Sociable Interaction with Smart Objects

Reeves and Nass argue that a social interface may be the truly universal interface [Reeves 98]. Current systems lack ability for social interaction because they are unable to perceive and understand humans or to learn from interaction with humans. One of the goals of the research to be performed in Pervasive Interaction is to provide such abilities.

Work in research area RA3 will demonstrate the use of situation models for sociable interaction with smart objects and companion robots. We will explore the use of situation models as a representation for sociable interaction. Our goal in this research is to develop methods to endow an artificial agent with the ability to acquire social common sense using the implicit feedback obtained from interaction with people. We believe that such methods can provide a foundation for socially polite man-machine interaction, and ultimately for other forms of cognitive abilities. We propose to capture social common sense by training the appropriateness of behaviors in social situations. A key challenge is to employ an adequate representation for social situations.

Knowledge for sociable interaction will be encoded as a network of situations that capture both linguistic and non-verbal interaction cues and proper behavioral responses. Stereotypical social interactions will be represented as trajectories through the situation graph. We will explore methods that start from simple stereotypical situation models and extending a situation graph through the addition of new situations and the splitting of existing situations. An important aspect of social common sense is the ability to act appropriately in social situations. We propose to learn the association between behaviors and social situation using reinforcement learning. Situation models will be used as a structure for learning appropriateness of actions and behaviors that may be chosen in each situation, using reinforcement learning to determine a score for appropriateness based on feedback obtained by observing partners during interaction.

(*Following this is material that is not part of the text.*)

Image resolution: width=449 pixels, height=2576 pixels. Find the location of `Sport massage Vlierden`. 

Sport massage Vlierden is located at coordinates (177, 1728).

Work in this research area will focus on four specific Research Actions

Moving with people

Our objective in this area is to establish the foundations for robot motions that are aware of human social situation that move in a manner that complies with the social context, social expectations, social conventions and cognitive abilities of humans. Appropriate and socially compliant interactions require the ability for real time perception of the identity, social role, actions, activities and intents of humans. Such perception can be used to dynamically model the current situation in order to understand the situation and to compute the appropriate course of action for the robot depending on the task at hand.

To reach this objective, we propose to investigate three interacting research areas:

  • Modeling the context and situation of human activities for motion planning

  • Planning and acting in a social context.

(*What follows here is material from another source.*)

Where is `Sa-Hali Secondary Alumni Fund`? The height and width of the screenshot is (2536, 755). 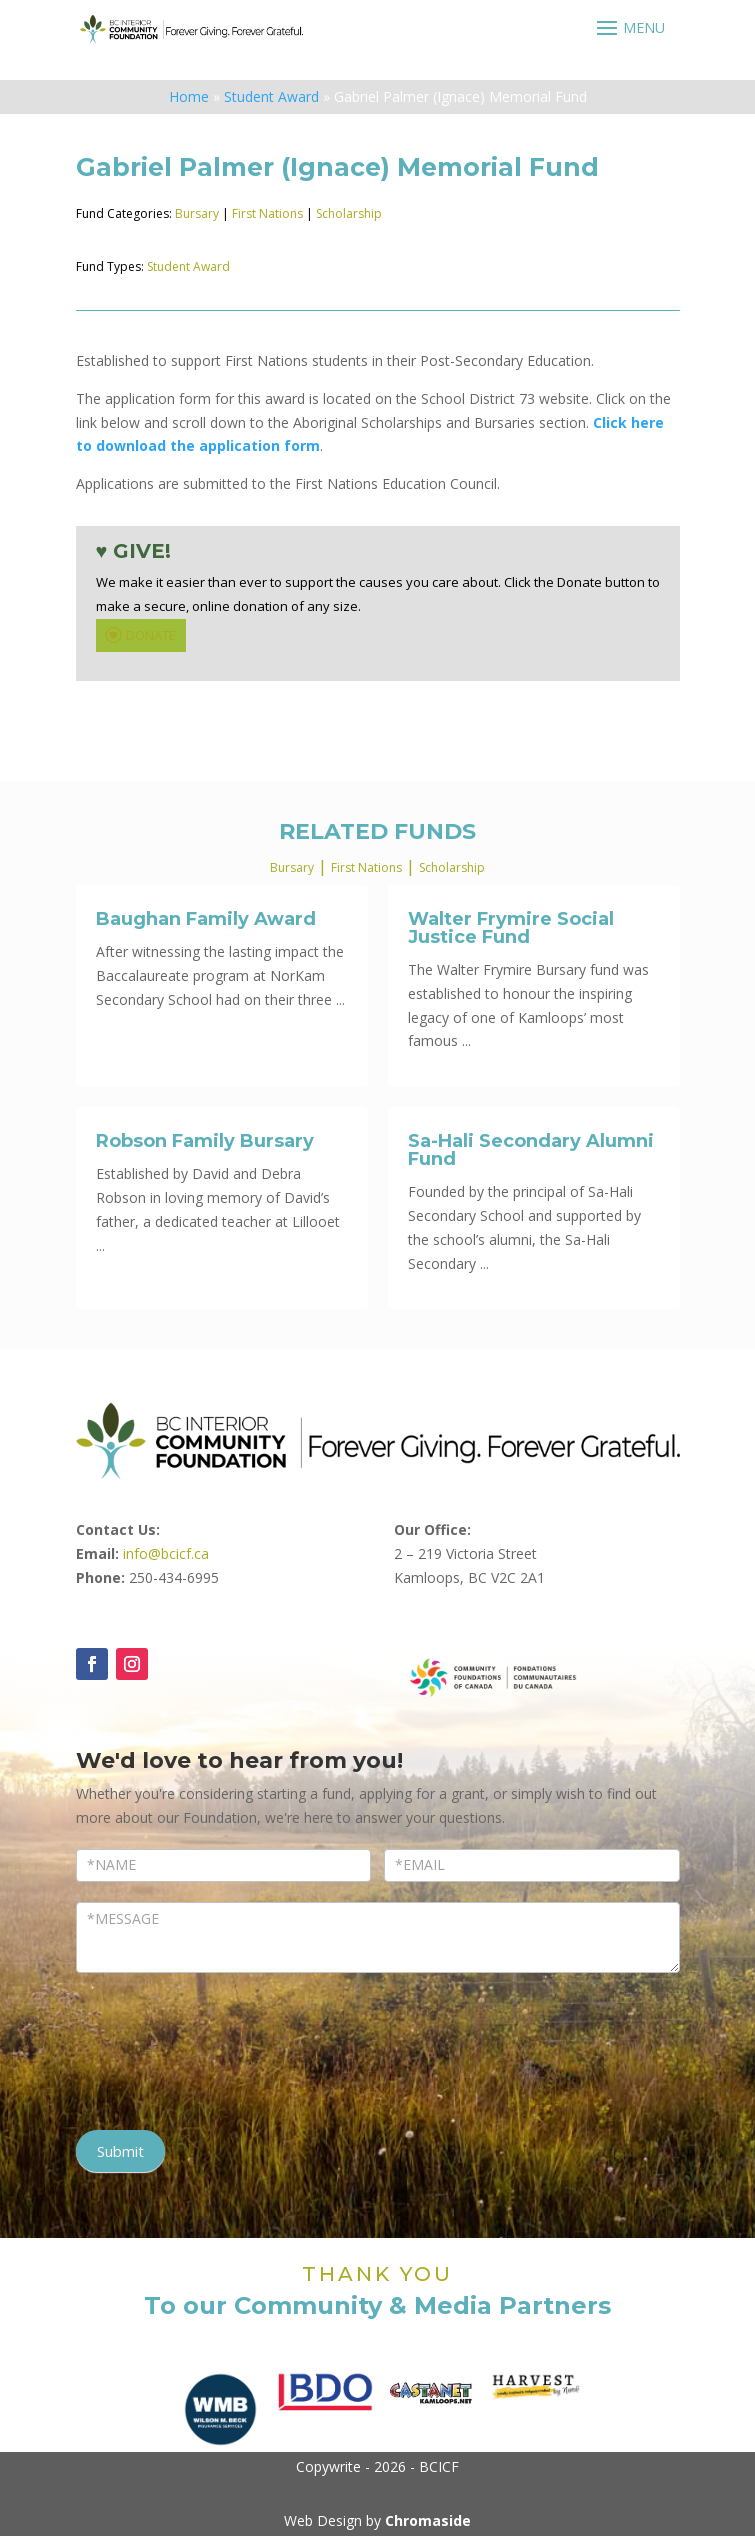 Sa-Hali Secondary Alumni Fund is located at coordinates (531, 1150).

  • Identifying and modeling interaction behaviors.

In particular, we will investigate techniques that allow a tele-presence robot, such as the BEAM system, to autonomously navigate in crowds of people as may be found at the entry to a conference room, or in the hallway of a scientific meeting.

Understanding and communicating intentions from motion

This research area concerns the communication through motion. When two or more people move as a group, their motion is regulated by implicit rules that signal a shared sense of social conventions and social roles. For example, moving towards someone while looking directly at them signals an intention for engagement. In certain cultures, subtle rules dictate who passes through a door first or last. When humans move in groups, they implicitly communicate intentions with motion. In this research area, we will explore the scientific literature on proxemics and the social sciences on such movements, in order to encode and evaluate techniques for socially appropriate motion by robots.

Socially aware interaction

This research area concerns socially aware man-machine interaction. Appropriate and socially compliant interaction requires the ability for real time perception of the identity, social role, actions, activities and intents of humans. Such perception can be used to dynamically model the current situation in order to understand the context and to compute the appropriate course of action for the task at hand. Performing such interactions in manner that respects and complies with human social norms and conventions requires models for social roles and norms of behavior as well as the ability to adapt to local social conventions and individual user preferences. In this research area, we will complement research area 3.2 with other forms of communication and interaction, including expression with stylistic face expressions rendered on a tablet, facial gestures, body motions and speech synthesis. We will experiment with use of commercially available tool for spoken language interaction in conjunction with expressive gestures.

Stimulating affection and persuasion with affective devices.

This research area concerns technologies that can stimulate affection and engagement, as well as induce changes in behavior. When acting as a coach or cooking advisor, smart objects must be credible and persuasive. One way to achieve this goal is to express affective feedbacks while interacting. This can be done using sound, light and/or complex moves when the system is composed of actuators.

Research in this area will address 3 questions:

  1. How do human perceive affective signals expressed by smart objects (including robots)?

  2. How does physical embodiment effect perception of affect by humans?

  3. What are the most effective models and tools for animation of affective expression?

Both the physical form and the range of motion have important impact on the ability of a system to inspire affection. We will create new models to propose a generic animation model, and explore the effectiveness of different forms of motion in stimulating affect.


[Reeves 98] B. Reeves and C. Nass, The Media Equation: how People Treat Computers, Television, and New Media Like Real People and Places. Cambridge University Press, 1998.